Hinweis: Diese Funktion ist für die Dateiansicht, andere als http-Netzwerksitzungen und Protokolldaten nicht verfügbar.
Details der Dateirekonstruktion
In der Dateirekonstruktion zeigt Ermittlung eine Liste der Dateien an, die mit dem ausgewählten Netzwerkereignis verknüpft sind.
Sie können eine Datei, mehrere Dateien oder alle Dateien für den Export in Ihr lokales Dateisystem auswählen. Wenn Dateien ausgewählt sind, wird die Schaltfläche „Dateien exportieren“ aktiviert, auf der die Anzahl der ausgewählten Dateien angezeigt wird. Durch Klicken auf die Schaltfläche werden die ausgewählten Dateien als ZIP-Archiv exportiert. Damit wird sichergestellt, dass potenziell schädliche Dateien nicht von der Standardanwendung geöffnet und ausgeführt werden. Das exportierte Archiv wird nach der folgenden Konvention benannt:
<service-ID or host name>_SID<nnnnnnnn>_FC<n>.zip
Hierbei gilt:
- <service-ID or host name> ist der Name des Services (z. B. Concentrator oder Broker), in dem die Sitzung gespeichert wurde.
- SID<nnnnnnnn> ist die Sitzungs-ID-Nummer.
- FC<nnnnnnnn> ist die Dateianzahl oder die Anzahl der Dateien im Archiv.

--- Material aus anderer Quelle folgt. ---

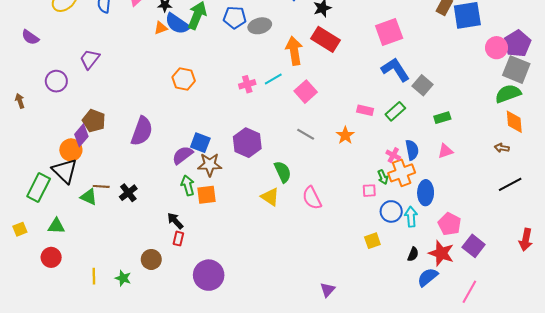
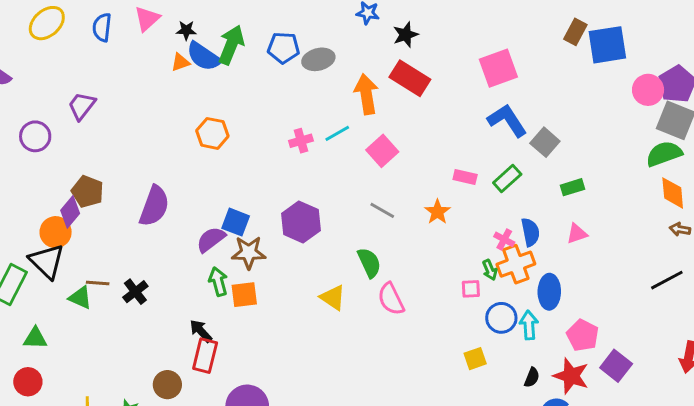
brown arrow: (502, 148) -> (680, 229), moved
green semicircle: (283, 172) -> (369, 263), moved
red rectangle: (178, 239) -> (205, 356), size x1.6

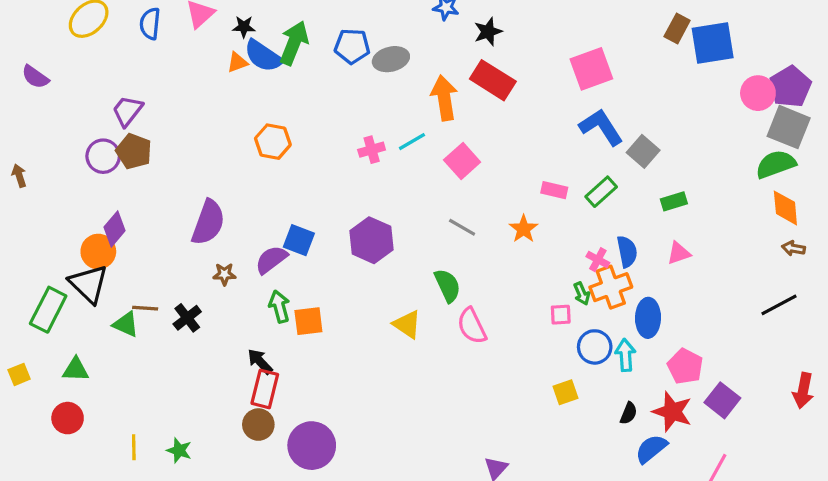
purple circle: (35, 136) -> (103, 156), moved
brown pentagon: (87, 192) -> (134, 151), moved
brown star: (249, 253) -> (224, 274), moved, size x0.6
brown circle: (167, 385) -> (258, 425), moved

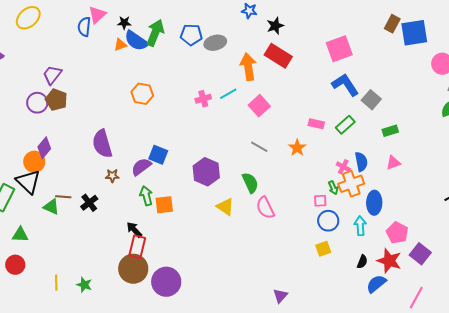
blue semicircle: (150, 24) -> (84, 27), moved
purple semicircle: (208, 222) -> (102, 144), turned 144
purple hexagon: (372, 240) -> (206, 172), moved
blue circle: (595, 347) -> (328, 221), moved
brown circle: (258, 425) -> (133, 269), size x1.5

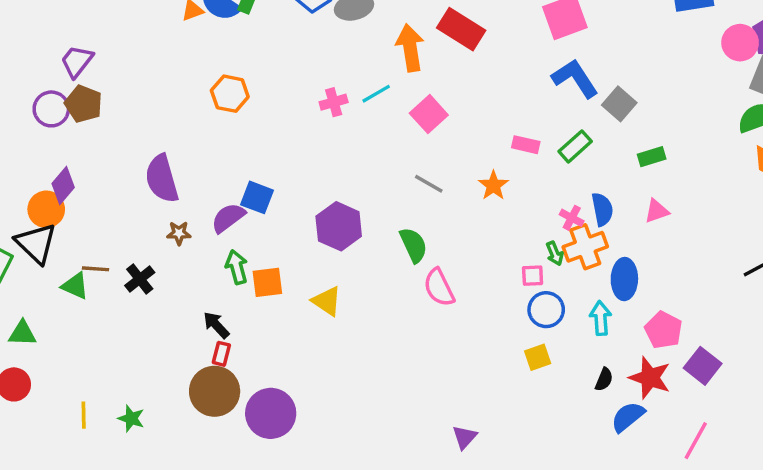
yellow triangle: (225, 207) -> (327, 301), moved
red rectangle: (137, 247) -> (221, 354), size x0.6

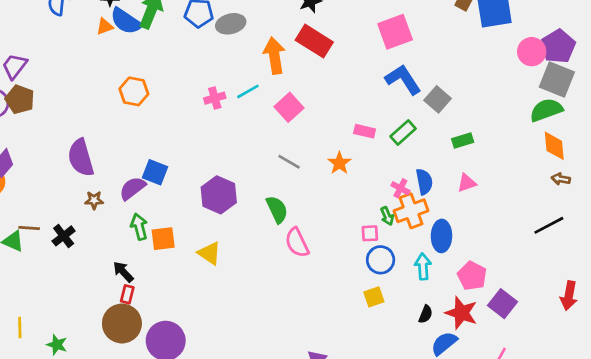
yellow line: (84, 415) -> (20, 327), moved

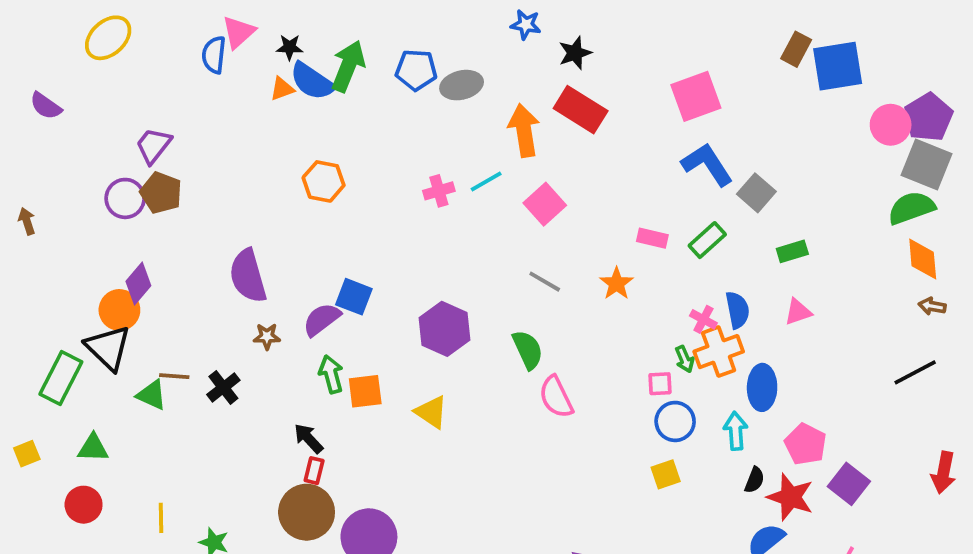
black semicircle: (426, 314) -> (754, 480), moved

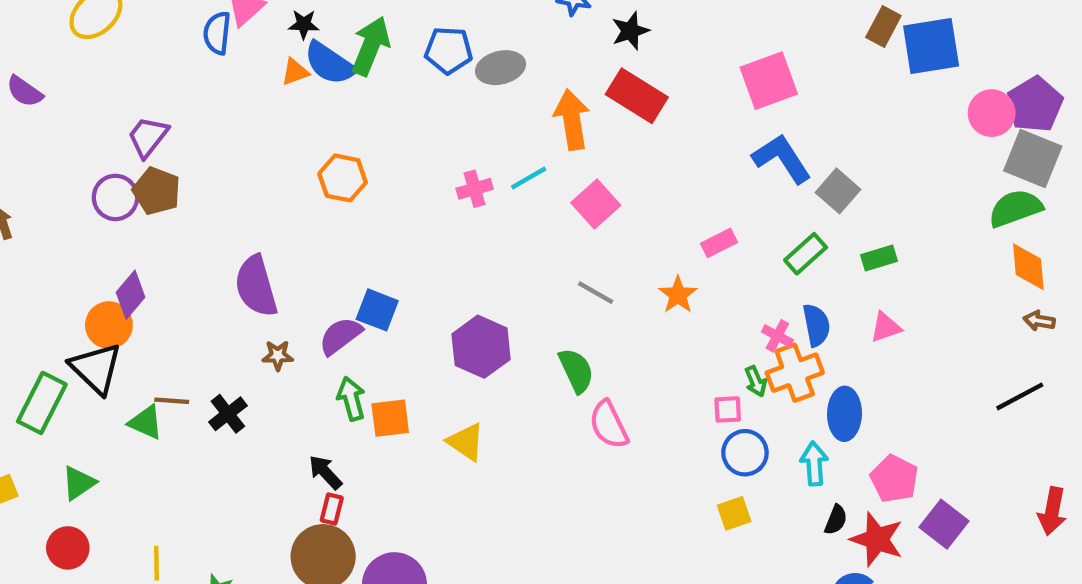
pink rectangle: (652, 238) -> (719, 243), turned -40
green rectangle: (707, 240) -> (806, 254), moved
green triangle: (93, 448) -> (79, 483), turned -36

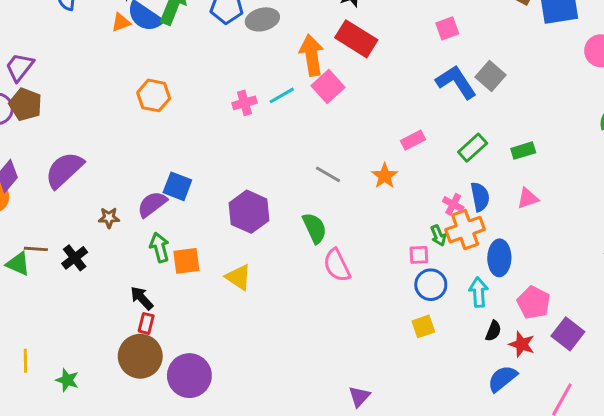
pink square: (769, 81) -> (447, 28), size x0.6
gray square: (838, 191) -> (490, 76), moved
pink square: (596, 204) -> (328, 86), moved
purple semicircle: (256, 286) -> (64, 170), moved, turned 63
red star: (877, 539) -> (522, 344), size x0.7

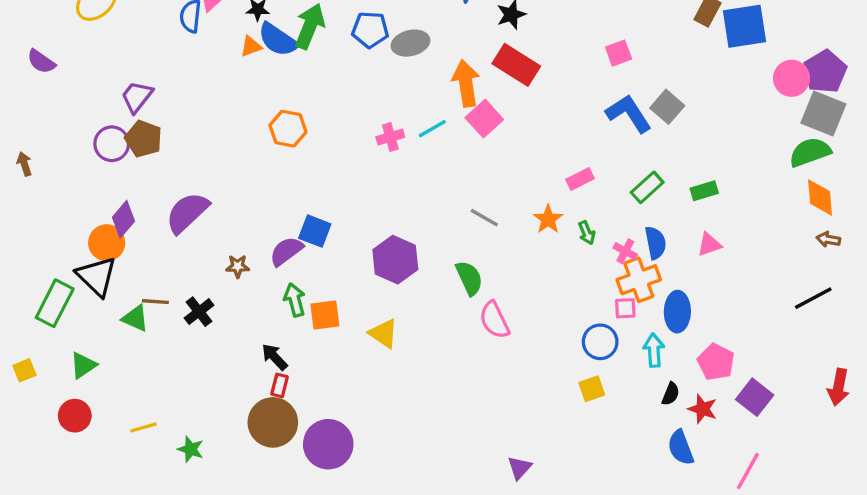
green arrow: (438, 236) -> (587, 233), moved
pink square: (419, 255) -> (625, 308), moved
yellow line: (25, 361) -> (144, 427), turned 75
blue semicircle: (502, 379) -> (681, 448), turned -72

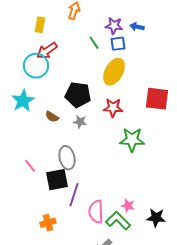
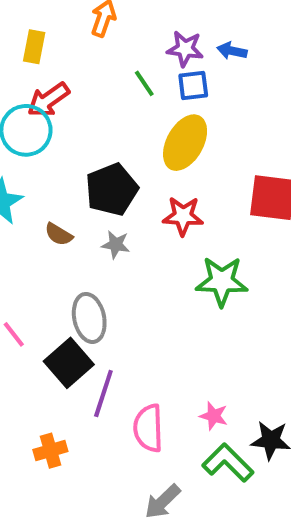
black pentagon: (78, 95) -> (112, 189), turned -30
black square: (57, 180) -> (69, 363), turned -30
green L-shape: (118, 221) -> (228, 463), moved

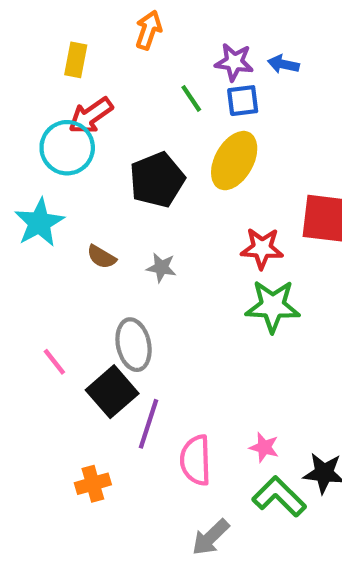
black pentagon: (112, 189) -> (157, 180), moved
red star: (183, 216) -> (262, 248), moved

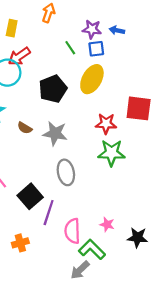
gray star: (161, 268) -> (55, 133), size x1.6
gray ellipse: (134, 345) -> (66, 172), moved
green L-shape: (279, 497) -> (92, 249), moved

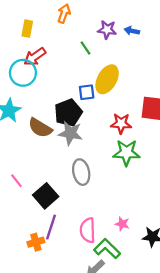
blue square: (96, 49) -> (87, 92), moved
black pentagon: (53, 89) -> (68, 113), moved
brown semicircle: (25, 128) -> (40, 128), size x1.6
purple line: (49, 213) -> (51, 227), moved

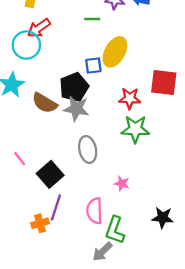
green line: (85, 48) -> (92, 19), turned -56
pink star: (122, 224) -> (122, 184), moved
green L-shape: (107, 249) -> (115, 230), turned -116

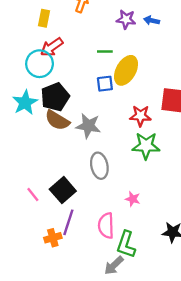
green line: (92, 19) -> (105, 52), moved
black pentagon: (74, 87) -> (55, 97), moved
pink line: (20, 159) -> (33, 195), moved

NetWitness Suite exportiert das Archiv mit Passwortschutz, um zu verhindern, dass es beim Herunterladen automatisch entpackt wird. Geben Sie zum Öffnen eines Archivs das folgende Passwort ein: netwitness.
Achtung: Beim Entpacken und Öffnen von Dateien, die mit einer Standardanwendung verknüpft sind, ist Vorsicht geboten; beispielsweise könnte eine Excel-Tabelle automatisch in Excel geöffnet werden, bevor Sie überprüfen konnten, ob sie sicher ist.